A few guys were playing volleyball and the net was held up between two giant trucks.  It was funny.  Our new place is located on the outskirts of all the containers right next door to the "gun shed".  This is where they house all their weapons.  Pistols, machine guns, rifles, you name it.  It is the only container that is fenced and padlocked.
Got things in order for tomorrow and went to Catholic Mass (only church service held on base).

Had dinner in the dining hall container.  We sit at the smaller table with the Colonels.  The protocol is really fascinating.  After being here a few days we've picked up a lot about the pecking order.  Also, when a Colonel is talking to the group, people must be silent.  If one of the two Colonels is talking to us at a meal, no one can approach us until he is finished.  Our friends who aren't at least Majors (there are only 3 Majors on base) can't sit with us during meals unless specially invited ahead of time (which is basically never).  This is only true in the presence of Colonels.  Very good stuff!

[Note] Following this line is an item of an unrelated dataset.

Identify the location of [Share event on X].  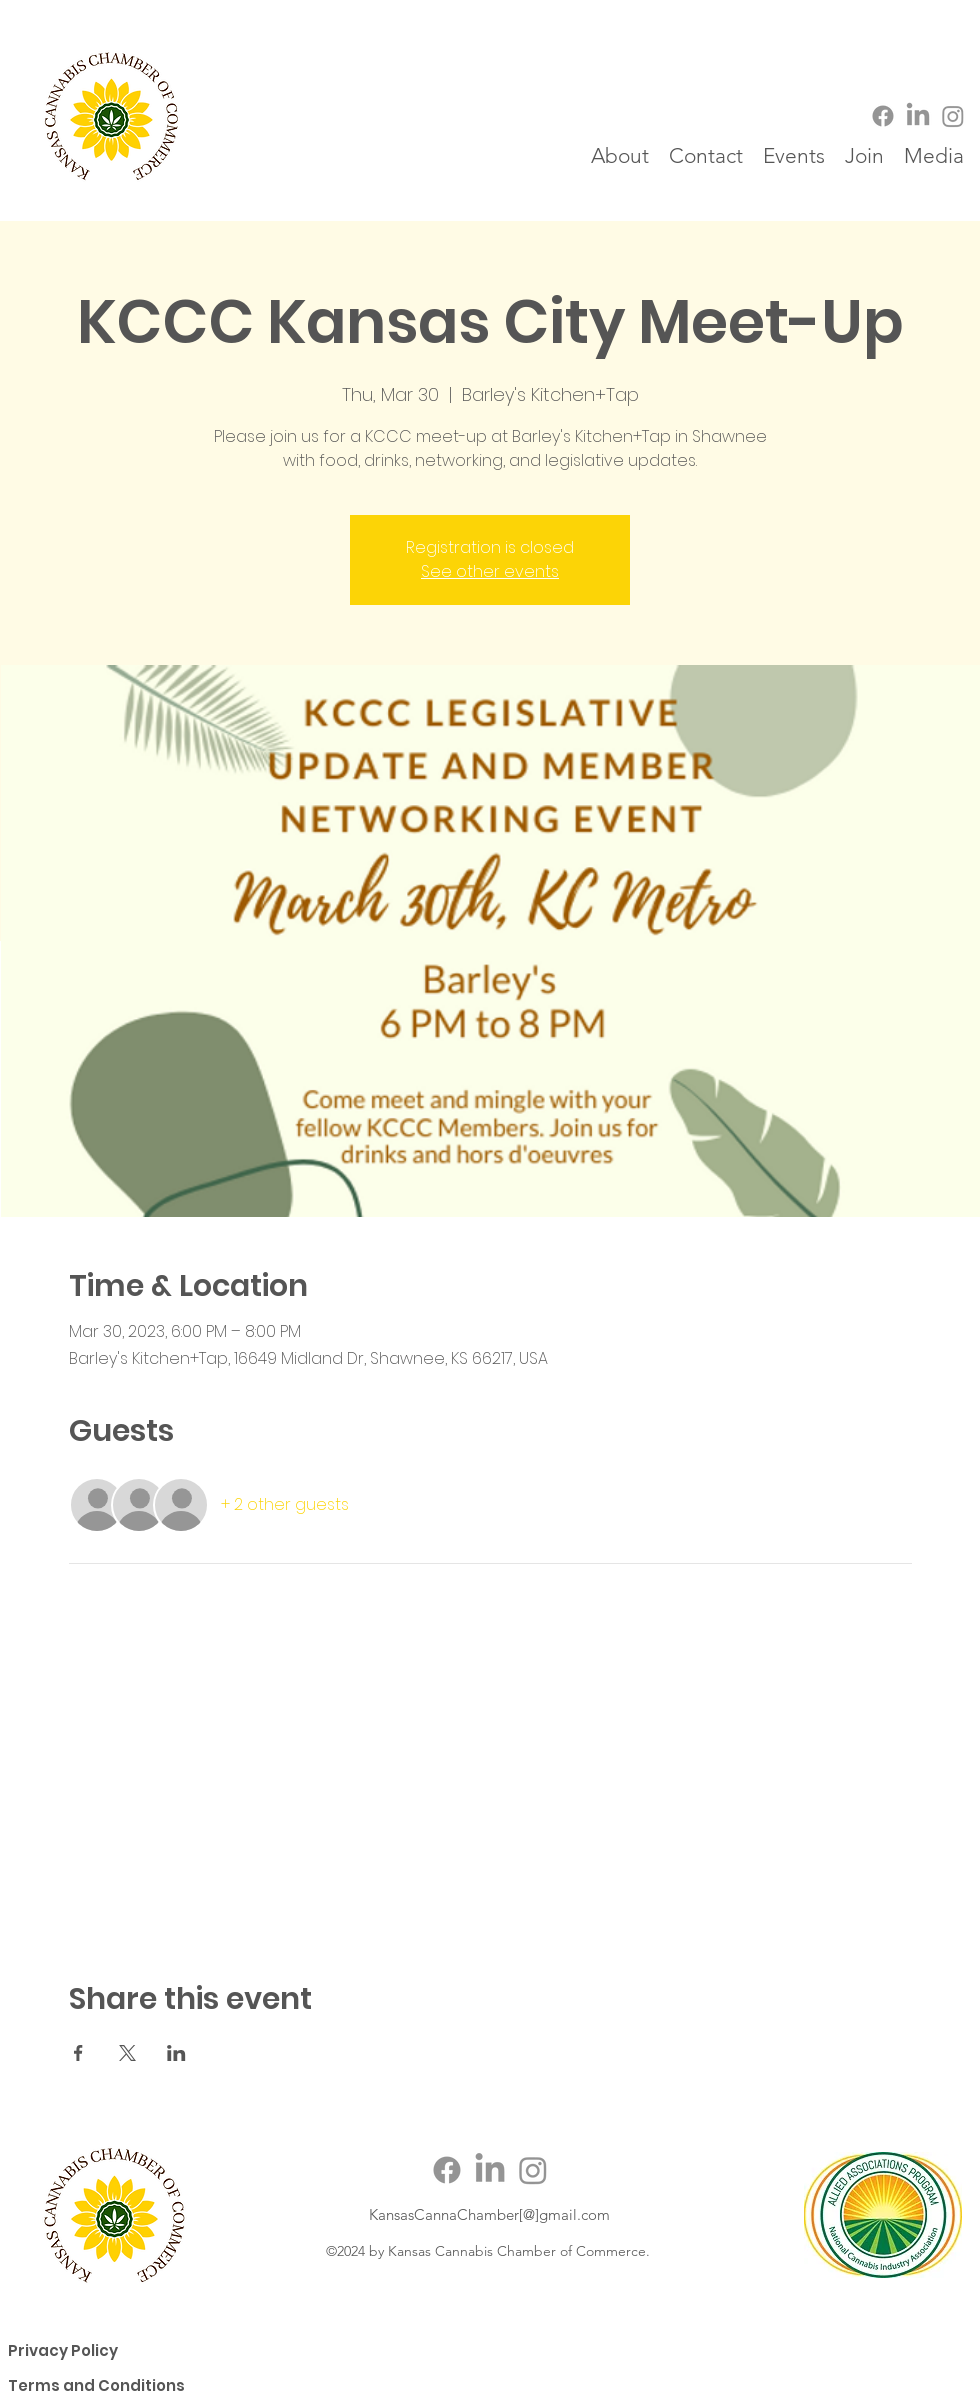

Did you know there is time out for adults?  In the UN military there is a spot they actually send people on base to sit..for hours.  Hmm.
Since many Paraguayans have become personal friends with the Luna family and I, I feel much safer here than the other places we've stayed.  They are so close with the Lunas that many of them have stayed at their home in Jarabacoa for anywhere from a long weekend to a week.
Our friends let us use the administrative office to send a few emails until the Internet is fixed tomorrow.
Today was a bit slow (for Haiti!) but tomorrow is Monday and that's when the hard work and long days begin!